Further investigations should also focus on the mechanisms at play for the eddy signature on sea ice, in order to improve the method presented here. Anomalies of vorticity presented here suggest that the ocean dipole generates regions of strong sea ice deformation and divergence. Zhang et al. (1999) simulated such sea ice behaviors in the presence of ocean eddies, resulting in thinner and less compact ice and even in regions of open water when ice deformation becomes large, in which we expect intensified air-sea heat exchanges and sea ice melt. Besides, vertical heat fluxes located in cyclonic eddies could bring warm waters in the surface layer and contribute to sea ice melt (Manucharyan & Thompson, 2017). In addition to the dynamical effects, such thermodynamical mechanisms could modify the sea ice conditions and thus enhance the eddy signature (Gupta et al., 2020). All these possible interactions between mesoscale eddy and sea ice need to be better understood in order to explain the different signals found in satellite observations of sea ice.

Acknowledgments

We acknowledge funding from the French ANR through the project ImMEDIAT (Grant ANR-18-CE01-0010) as well as funding from Ifremer. The study was supported by Arktalas Hoavva project (no AO/1-9595/18/NL/LF) funded by European Space Agency.

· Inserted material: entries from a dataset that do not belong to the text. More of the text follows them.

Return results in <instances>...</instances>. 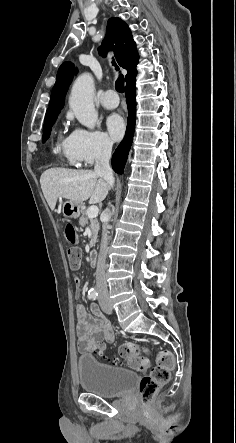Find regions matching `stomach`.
<instances>
[{
    "instance_id": "0dacf381",
    "label": "stomach",
    "mask_w": 236,
    "mask_h": 443,
    "mask_svg": "<svg viewBox=\"0 0 236 443\" xmlns=\"http://www.w3.org/2000/svg\"><path fill=\"white\" fill-rule=\"evenodd\" d=\"M82 204L73 201H66L62 205V213L66 218H78L82 211Z\"/></svg>"
}]
</instances>
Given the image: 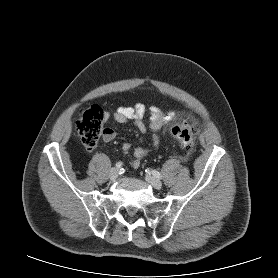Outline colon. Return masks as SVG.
Returning <instances> with one entry per match:
<instances>
[{
	"label": "colon",
	"instance_id": "obj_1",
	"mask_svg": "<svg viewBox=\"0 0 278 278\" xmlns=\"http://www.w3.org/2000/svg\"><path fill=\"white\" fill-rule=\"evenodd\" d=\"M105 115L99 106L86 109L76 122L77 131L82 143L88 149H94L104 132ZM171 134L180 142L184 151L189 154L193 151L195 138L192 127L188 123H180L171 128Z\"/></svg>",
	"mask_w": 278,
	"mask_h": 278
}]
</instances>
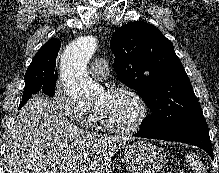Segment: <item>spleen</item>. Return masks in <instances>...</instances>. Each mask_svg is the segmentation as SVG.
<instances>
[{"instance_id": "spleen-1", "label": "spleen", "mask_w": 219, "mask_h": 173, "mask_svg": "<svg viewBox=\"0 0 219 173\" xmlns=\"http://www.w3.org/2000/svg\"><path fill=\"white\" fill-rule=\"evenodd\" d=\"M188 162L190 166L196 171V173H201L205 171V169L197 162L195 155H187Z\"/></svg>"}]
</instances>
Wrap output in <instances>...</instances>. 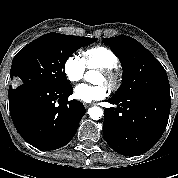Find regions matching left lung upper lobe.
<instances>
[{"mask_svg":"<svg viewBox=\"0 0 178 178\" xmlns=\"http://www.w3.org/2000/svg\"><path fill=\"white\" fill-rule=\"evenodd\" d=\"M103 42L115 50L123 66V82L113 98L142 93L171 101L165 69L142 44L125 35L104 38Z\"/></svg>","mask_w":178,"mask_h":178,"instance_id":"obj_1","label":"left lung upper lobe"}]
</instances>
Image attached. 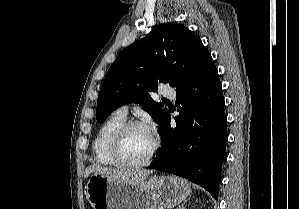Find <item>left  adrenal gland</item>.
<instances>
[{
	"mask_svg": "<svg viewBox=\"0 0 299 209\" xmlns=\"http://www.w3.org/2000/svg\"><path fill=\"white\" fill-rule=\"evenodd\" d=\"M176 209H186V208L184 207V204H182L181 206H178Z\"/></svg>",
	"mask_w": 299,
	"mask_h": 209,
	"instance_id": "a2214340",
	"label": "left adrenal gland"
}]
</instances>
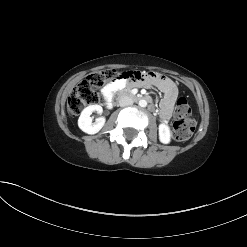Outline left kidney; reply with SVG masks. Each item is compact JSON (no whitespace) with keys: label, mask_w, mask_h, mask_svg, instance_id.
<instances>
[{"label":"left kidney","mask_w":247,"mask_h":247,"mask_svg":"<svg viewBox=\"0 0 247 247\" xmlns=\"http://www.w3.org/2000/svg\"><path fill=\"white\" fill-rule=\"evenodd\" d=\"M159 139L162 143L168 144L171 141V131L168 125L162 123L159 125Z\"/></svg>","instance_id":"5707ae66"}]
</instances>
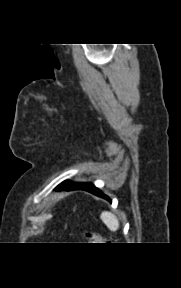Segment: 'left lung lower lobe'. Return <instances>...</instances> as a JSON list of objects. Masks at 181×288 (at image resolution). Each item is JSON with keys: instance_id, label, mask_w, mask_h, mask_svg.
I'll return each mask as SVG.
<instances>
[{"instance_id": "obj_1", "label": "left lung lower lobe", "mask_w": 181, "mask_h": 288, "mask_svg": "<svg viewBox=\"0 0 181 288\" xmlns=\"http://www.w3.org/2000/svg\"><path fill=\"white\" fill-rule=\"evenodd\" d=\"M57 190H85L88 191L96 196L102 197L106 200H108L109 202H111V200L109 199L108 196L104 195L98 188H96L92 183H75V184H71L69 186L66 185H59L57 188Z\"/></svg>"}]
</instances>
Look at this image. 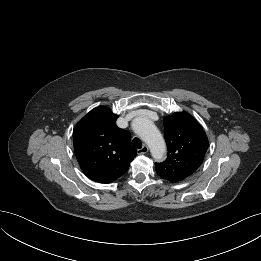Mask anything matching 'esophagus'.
Instances as JSON below:
<instances>
[{"instance_id": "34e87169", "label": "esophagus", "mask_w": 261, "mask_h": 261, "mask_svg": "<svg viewBox=\"0 0 261 261\" xmlns=\"http://www.w3.org/2000/svg\"><path fill=\"white\" fill-rule=\"evenodd\" d=\"M149 151V148L147 145H144L142 148L137 149L138 154H146Z\"/></svg>"}]
</instances>
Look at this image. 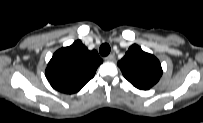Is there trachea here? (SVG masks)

    Data Availability Statement

    The hydrographic data were collected and made available by the Beaufort Gyre Exploration Program based at the Woods Hole Oceanographic Institution (http://www.whoi.edu/beaufortgyre). The satellite data was provided by the European Space Agency and the National Snow and Ice Data Center. The wind reanalysis data are provided by the European Centre for Medium-Range Weather Forecasts.